La descripción no podía ser más ajustada, ya que a pesar de que el armazón metálico de las piernas era digno de un androide, los andares que permitía el ReWalk recordaban a los de un jubilado.
– Muéstrame cómo funciona -le dijo Perdomo, y Charley dedicó los minutos siguientes a enseñarle al inspector las características técnicas de su exoesqueleto. El invento permitía a su usuario subir y bajar escaleras, sentarse y volver a levantarse, y era relativamente fácil de colocar.
– En cierta forma, soy afortunado -reconoció el agente-. Las chicas, en la calle, jamás se habían fijado en mí, y ahora, con esto, me van a mirar más que si fuera un modelo de pasarela.
En ese momento llegó Villanueva, acompañado de una mujer cuyo rostro a Perdomo le resultó vagamente familiar. El subinspector también había acudido a visitar al agente Charley y se mostró algo cohibido al encontrarse con su jefe.
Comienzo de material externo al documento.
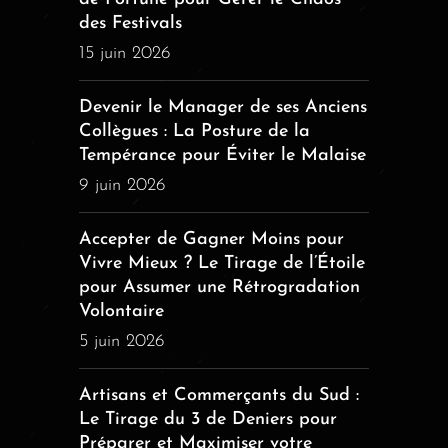
des Festivals
15 juin 2026
Devenir le Manager de ses Anciens
Collègues : La Posture de la
Tempérance pour Éviter le Malaise
9 juin 2026
Accepter de Gagner Moins pour
Vivre Mieux ? Le Tirage de l’Étoile
pour Assumer une Rétrogradation
Volontaire
5 juin 2026
Artisans et Commerçants du Sud :
Le Tirage du 3 de Deniers pour
Préparer et Maximiser votre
– Os presento a Guadalupe -dijo, momento en el cual Perdomo recordó dónde había visto antes la cara de la muchacha. Era la mesera del restaurante mexicano que había puesto en su sitio, de manera admirable, a un cliente maleducado y xénofobo, el día en que tuvo su primer encuentro con Amanda.
Cuando Perdomo le recordó el incidente, la chica contó que el restaurante era de su madre y que ella (que en realidad se ganaba la vida con una pequeña tienda de telefonía móvil) echaba una mano de pascuas a ramos, cuando alguna de las camareras tenía que ausentarse por causa de fuerza mayor. Tras unos instantes de charla intrascendente, Perdomo hizo un aparte con el subinspector.
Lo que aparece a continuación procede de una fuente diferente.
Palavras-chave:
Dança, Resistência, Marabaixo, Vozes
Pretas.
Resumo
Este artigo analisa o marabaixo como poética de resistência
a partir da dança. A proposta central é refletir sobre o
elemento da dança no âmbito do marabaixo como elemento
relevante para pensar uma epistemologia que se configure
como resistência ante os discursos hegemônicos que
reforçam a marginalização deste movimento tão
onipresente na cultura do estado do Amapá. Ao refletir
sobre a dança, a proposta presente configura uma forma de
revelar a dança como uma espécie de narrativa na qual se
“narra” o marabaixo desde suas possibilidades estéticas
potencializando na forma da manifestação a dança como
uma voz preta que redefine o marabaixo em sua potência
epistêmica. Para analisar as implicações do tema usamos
– Voy a acercarme a ver a la viuda -le dijo a su ayudante-, para informarle de que tenemos identificado al hombre que mató a su marido. No estaría mal que, ya que estás aquí, vinieras conmigo.
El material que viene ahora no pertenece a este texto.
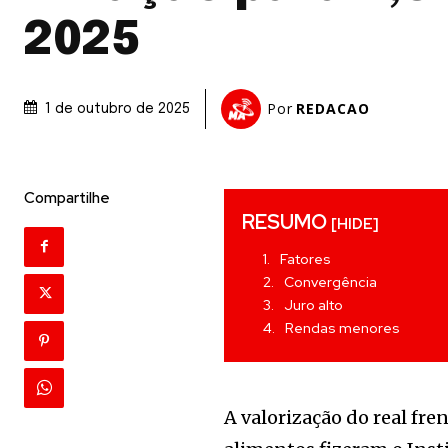
2025
Por
REDACAO
1 de outubro de 2025
Compartilhe
RESUMO
[HIDE]
Fatores
Convergência
Juro alto
Rendas menores
A valorização do real fre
Villanueva hizo un gesto con la cabeza, en dirección a su novia, y preguntó:
– ¿Te importa que la dejemos de camino?
– En absoluto. Perdona un segundo. -Perdomo se disculpó al ver que le llamaban por el móvil. Era la viuda del músico asesinado y estaba tan alterada que le costó casi un minuto comprender lo que trataba de decirle por teléfono.
– ¡No están! -exclamaba una y otra vez entre sollozos-. ¡Alguien se las ha llevado!
– Cálmese, señora -dijo Perdomo-. ¿Qué es lo que se han llevado?
– ¡Las cenizas de mi marido! ¡Han robado la urna con los restos de John!